I like that they posted their unicorn config file too!
Wasn't there a heated debate here just the other day about the prefork model?
Guess it's at least back en vogue @github.
I believe Apache was '95; it came out when I was working at an ISP, and I graduated from high school in '94.
So it appears as if this setup replicates a small portion of what Apache does without all the bells and whistles.
1) "Threads are out -- processes are better than threads."
2) Process-per-connection architectures.
The first is demonstrably false -- for instance, look at Erlang, which maps lightweight erlang processes to operating system threads, providing SMP scalability at a low cost without running into Github's issues with mongrel "thread-killing". More broadly used, look at Servlets and the Servlet 3.0 support for async comet-style event-based request handling.
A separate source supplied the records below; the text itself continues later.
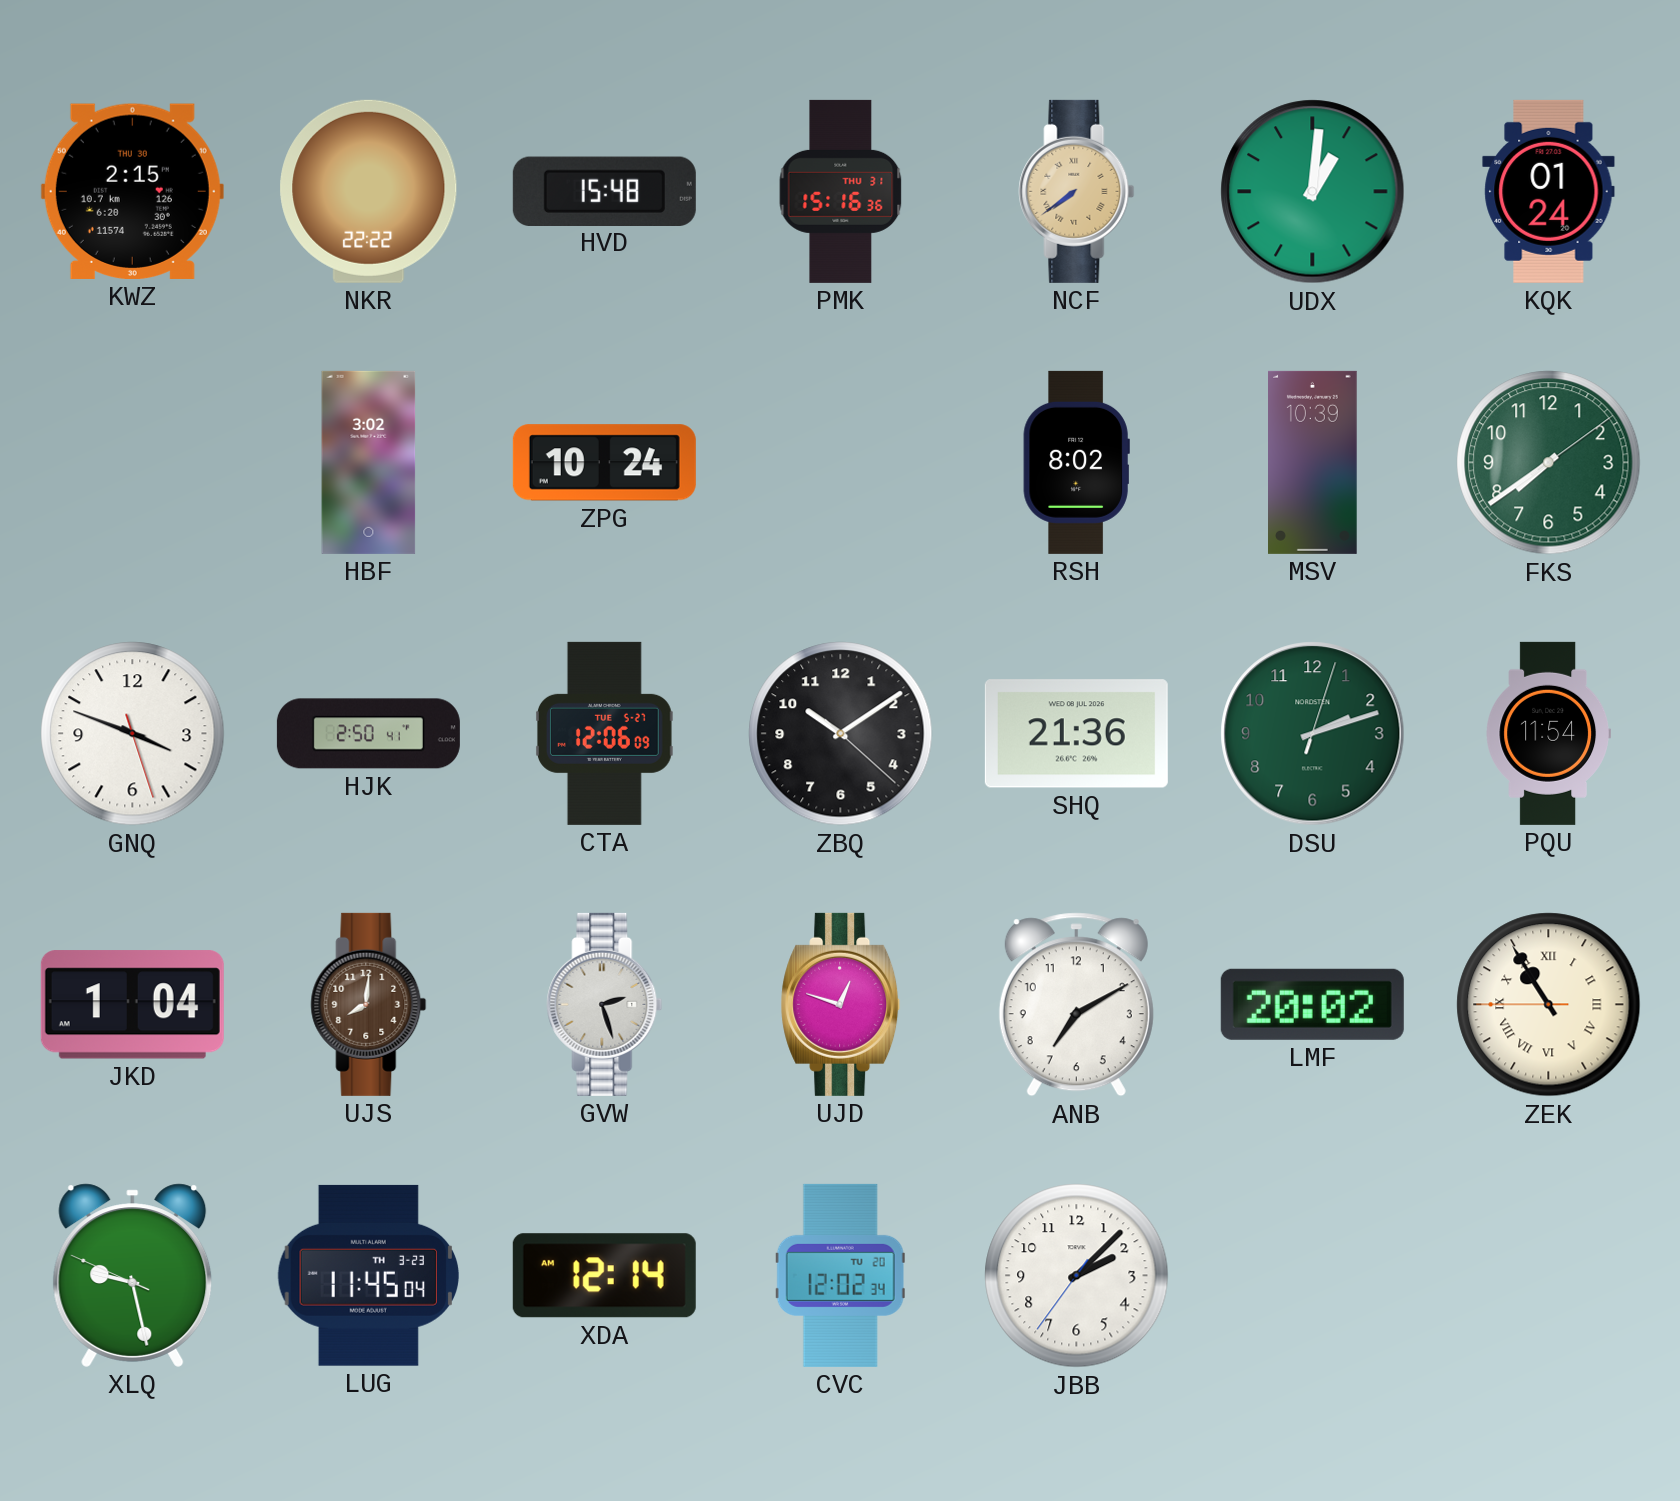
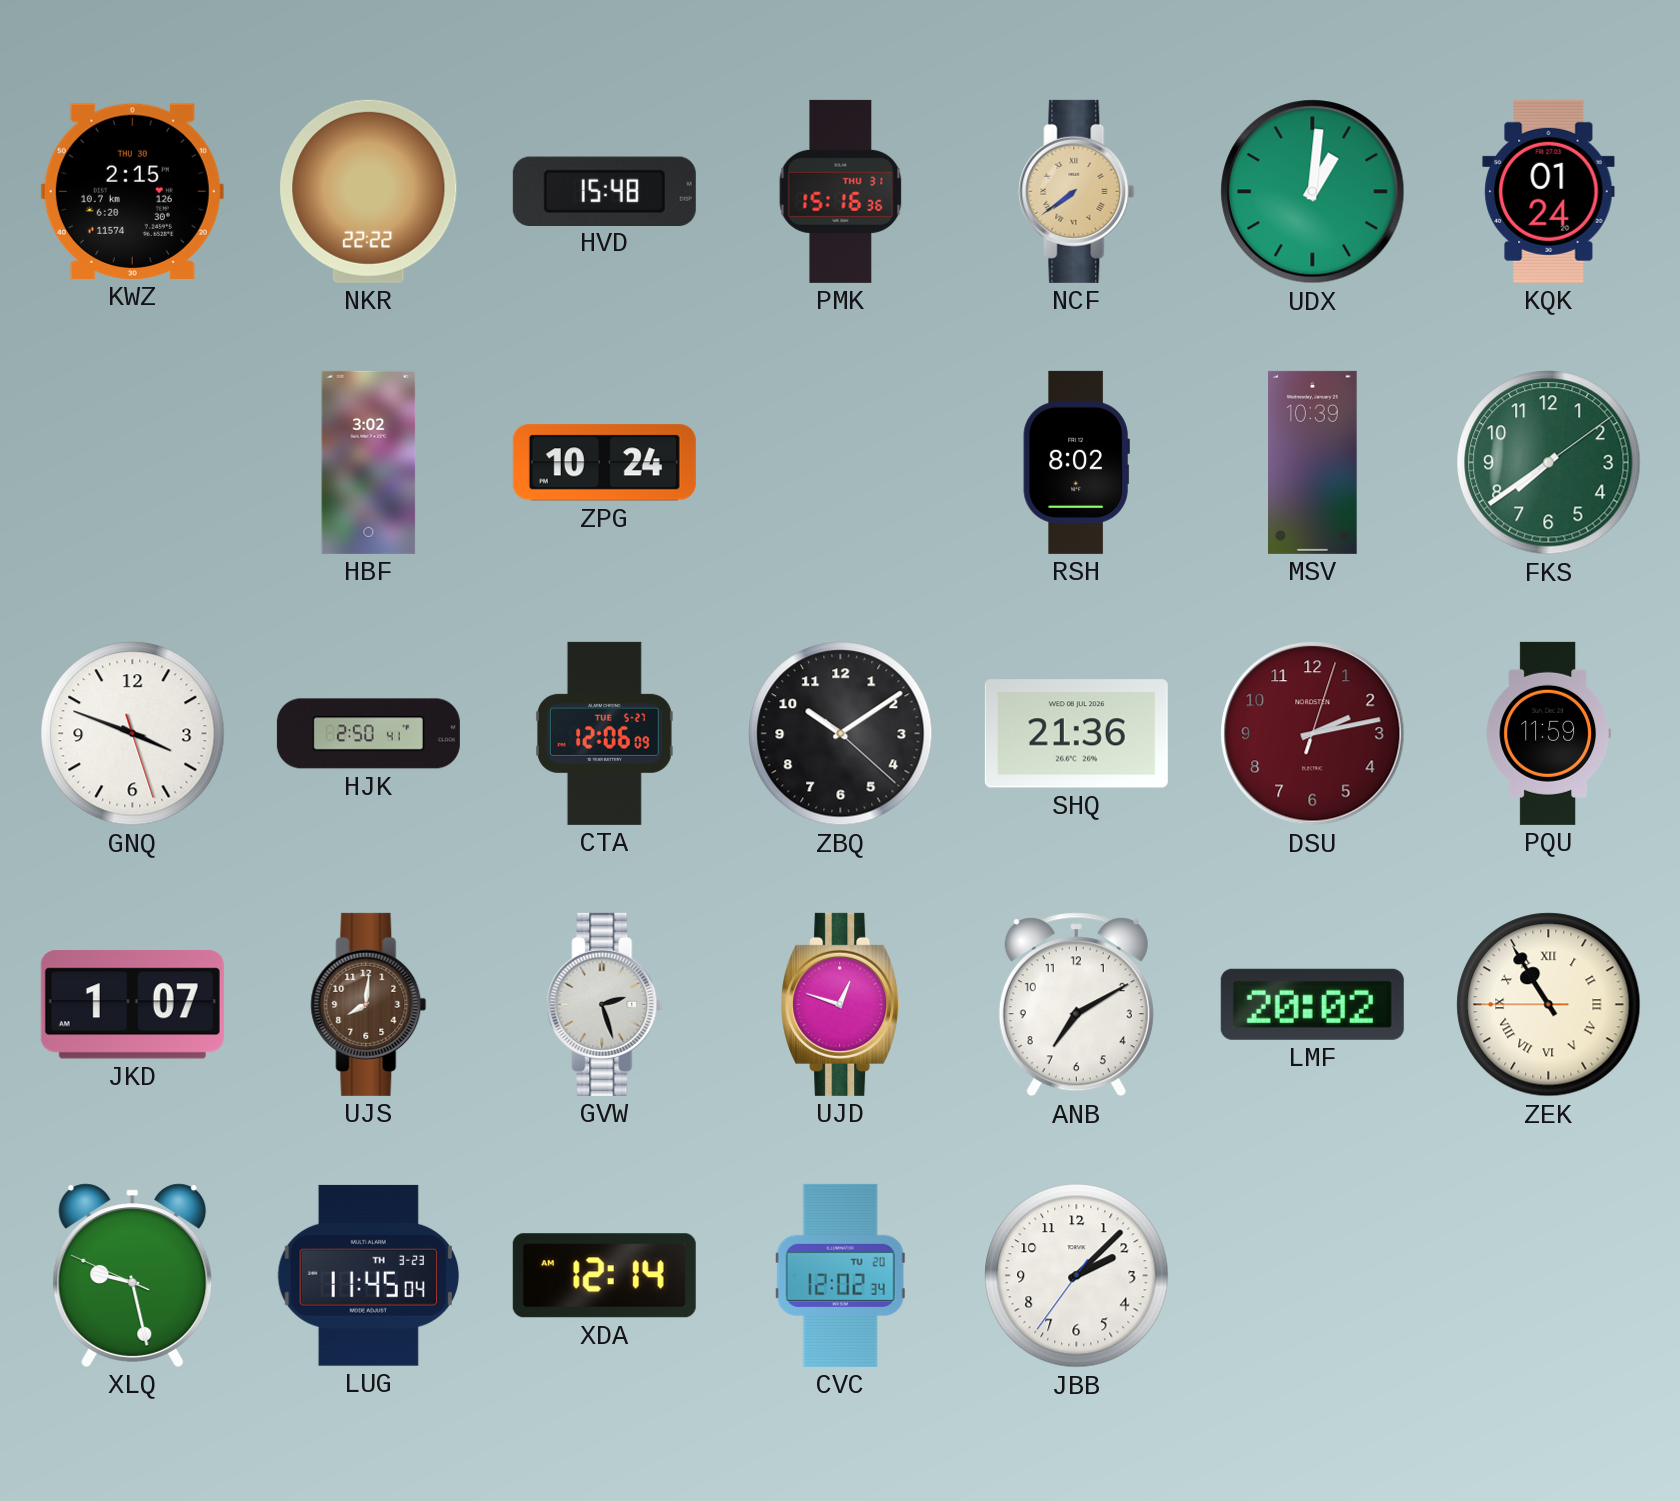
DSU: 2:12 -> 2:13
DSU dial: green -> burgundy
PQU: 11:54 -> 11:59
JKD: 1:04 -> 1:07
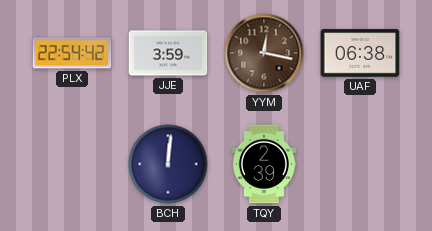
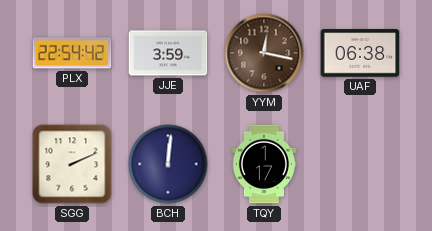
SGG: none -> 2:11
TQY: 2:39 -> 1:17
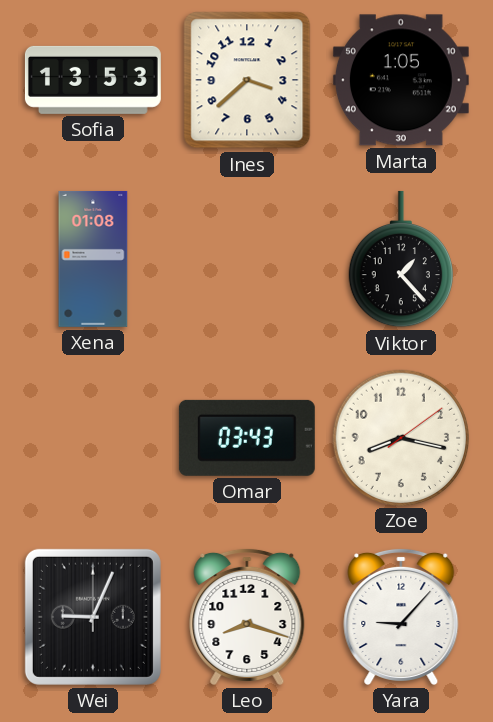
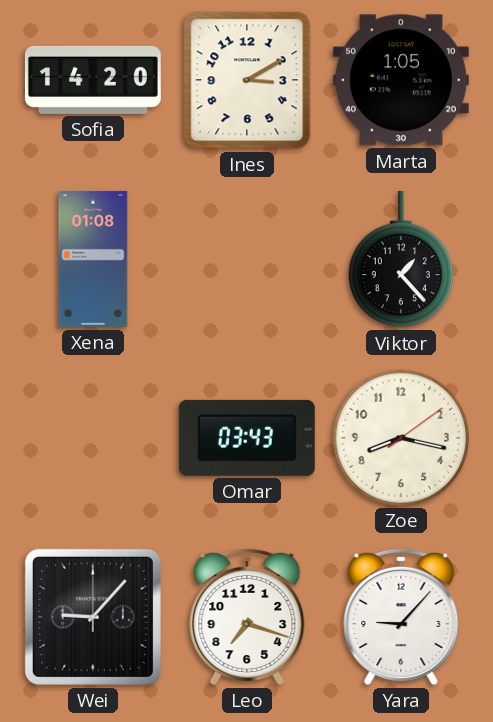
Sofia: 13:53 -> 14:20
Ines: 3:38 -> 3:10
Wei: 9:04 -> 9:07
Leo: 8:18 -> 7:18
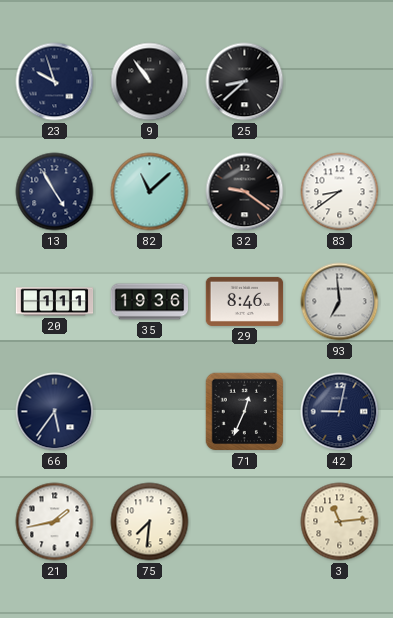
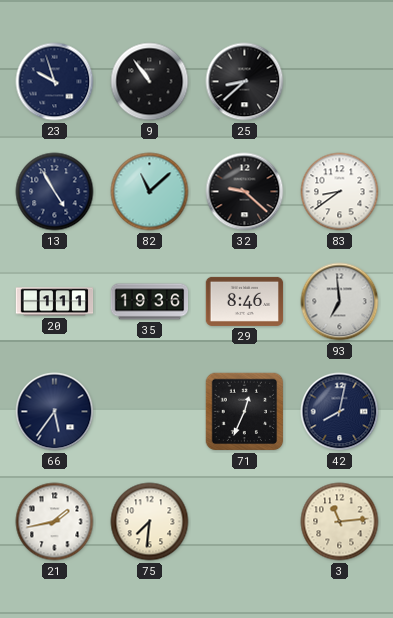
32: 9:21 -> 9:22
42: 9:02 -> 8:02
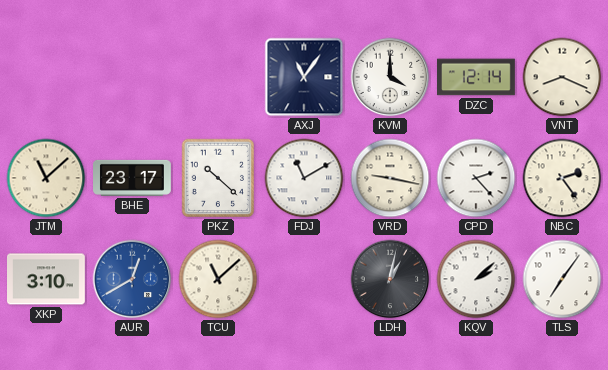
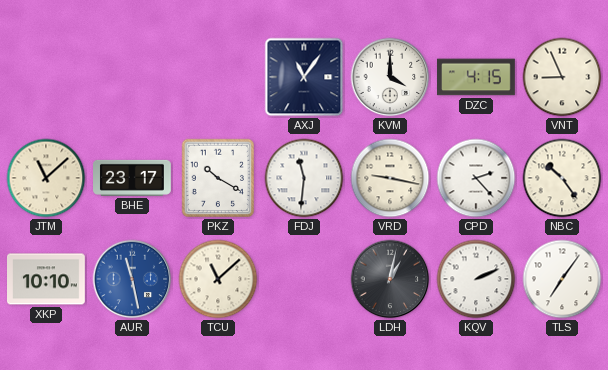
DZC: 12:14 -> 4:15
VNT: 8:19 -> 8:56
PKZ: 10:22 -> 10:20
FDJ: 11:10 -> 11:31
NBC: 2:24 -> 10:24
XKP: 3:10 -> 10:10
AUR: 12:40 -> 11:28
KQV: 2:08 -> 2:11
Each request is handled on a thread as necessary. Inter-thread communication (where necessary) is cheap, and this scales just fine.
If you use the fork() model and a long-running request blocks the entire process, comet is basically a non-starter. This is why people are interested (and implement) lightweight threads, coroutines, and restartable request implementations.
For a conceptual challenge, consider how you would implement a live web chat system that can scale up to a considerable number of clients, with extremely low resource usage, and instant message distribution (no polling). Locally, we implemented this with async servlet support and M:N scheduled scala actors -- a blocking HTTP request doesn't hold a thread or process hostage in the web server or the application, and we can scale up to enormous number of live clients on one machine.
The second was merely a lack of understanding of the model. In implementations where fork() is used as an alternative to threads and multiple connections are not handled per sub-process, you quickly run into scaling issues with subprocess memory utilization. In cases where subprocesses handle multiple connections via an event mechanism, you're just using fork() instead of threads.
I'm wondering how many servers github is using to keep up with load -- If each 8 core 16 gigabyte (!!!) server can actually only handle 16 concurrent requests via a pool of 16 workers, that's an incredibly poor (and expensive) scaling model.
Also, our Ruby application code spends very little time blocking on external resources (compared to time spent in Ruby execution), so having async execution on these wouldn't give us that much more efficiency. It's true that running Ruby code is generally more expensive (dollar-wise) per given task than other languages, but we made a conscious decision to make that tradeoff for the productivity gains that Ruby affords us. We use Erlang and EventMachine in other pieces of the architecture where they make sense.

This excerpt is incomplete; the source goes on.